[EXERCISE OBJECTIVE] Would you output the listing exactly, with every image omitted?

[WORKING DATA]
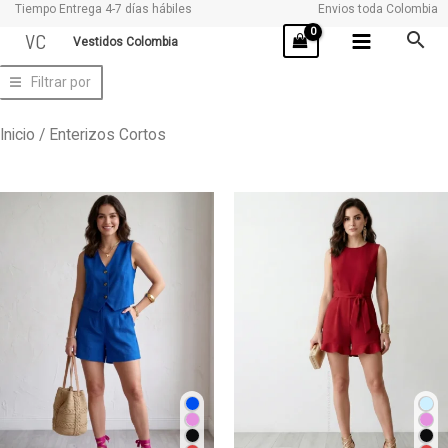
Tiempo Entrega 4-7 días hábiles
Envios toda Colombia
Ir
VC
Vestidos Colombia
al
contenido
Filtrar por
Inicio
/ Enterizos Cortos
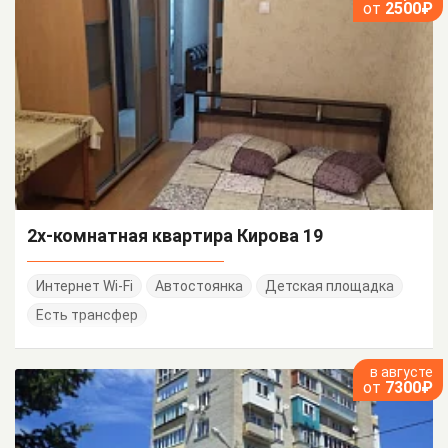
от
2500₽
2х-комнатная квартира Кирова 19
Интернет Wi-Fi
Автостоянка
Детская площадка
Есть трансфер
в августе
от
7300₽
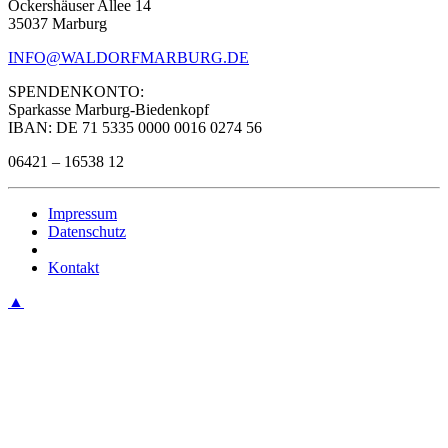
Ockershäuser Allee 14
35037 Marburg
INFO@WALDORFMARBURG.DE
SPENDENKONTO:
Sparkasse Marburg-Biedenkopf
IBAN: DE 71 5335 0000 0016 0274 56
06421 – 16538 12
Impressum
Datenschutz
Kontakt
▲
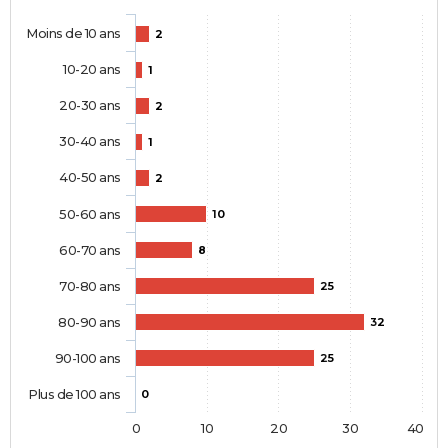
Moins de 10 ans
2
10-20 ans
1
20-30 ans
2
30-40 ans
1
40-50 ans
2
50-60 ans
10
60-70 ans
8
70-80 ans
25
80-90 ans
32
90-100 ans
25
Plus de 100 ans
0
0
10
20
30
40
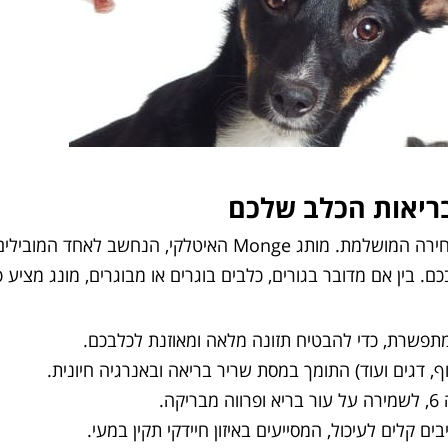
לבריאות הכלב שלכם
מחפשים מזון פרימיום לכלב שלכם? מזון לכלבים מונג הוא הבחירה
 בין אם מדובר בגורים, כלבים בוגרים או מבוגרים, מונג מציע 
 מתפשרת, כדי להבטיח תזונה מלאה ומאוזנת לכלבכם.
, דגים ועוד) התומך במסת שריר בריאה ובאנרגיה חיונית.
ם קלים לעיכול, המסייעים באיזון חיידקי תקין במעי.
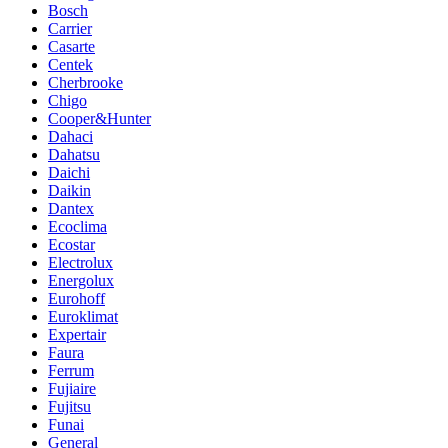
Bosch
Carrier
Casarte
Centek
Cherbrooke
Chigo
Cooper&Hunter
Dahaci
Dahatsu
Daichi
Daikin
Dantex
Ecoclima
Ecostar
Electrolux
Energolux
Eurohoff
Euroklimat
Expertair
Faura
Ferrum
Fujiaire
Fujitsu
Funai
General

[RESPONSE TO THIS EXERCISE]
Tiempo Entrega 4-7 días hábiles
Envios toda Colombia
Ir
VC
Vestidos Colombia
al
contenido
Filtrar por
Inicio
/ Enterizos Cortos
от
2500₽
2х-комнатная квартира Кирова 19
Интернет Wi-Fi
Автостоянка
Детская площадка
Есть трансфер
в августе
от
7300₽
Ockershäuser Allee 14
35037 Marburg
INFO@WALDORFMARBURG.DE
SPENDENKONTO:
Sparkasse Marburg-Biedenkopf
IBAN: DE 71 5335 0000 0016 0274 56
06421 – 16538 12
Impressum
Datenschutz
Kontakt
▲
Moins de 10 ans
2
10-20 ans
1
20-30 ans
2
30-40 ans
1
40-50 ans
2
50-60 ans
10
60-70 ans
8
70-80 ans
25
80-90 ans
32
90-100 ans
25
Plus de 100 ans
0
0
10
20
30
40
לבריאות הכלב שלכם
מחפשים מזון פרימיום לכלב שלכם? מזון לכלבים מונג הוא הבחירה
 בין אם מדובר בגורים, כלבים בוגרים או מבוגרים, מונג מציע 
 מתפשרת, כדי להבטיח תזונה מלאה ומאוזנת לכלבכם.
, דגים ועוד) התומך במסת שריר בריאה ובאנרגיה חיונית.
ם קלים לעיכול, המסייעים באיזון חיידקי תקין במעי.
Bosch
Carrier
Casarte
Centek
Cherbrooke
Chigo
Cooper&Hunter
Dahaci
Dahatsu
Daichi
Daikin
Dantex
Ecoclima
Ecostar
Electrolux
Energolux
Eurohoff
Euroklimat
Expertair
Faura
Ferrum
Fujiaire
Fujitsu
Funai
General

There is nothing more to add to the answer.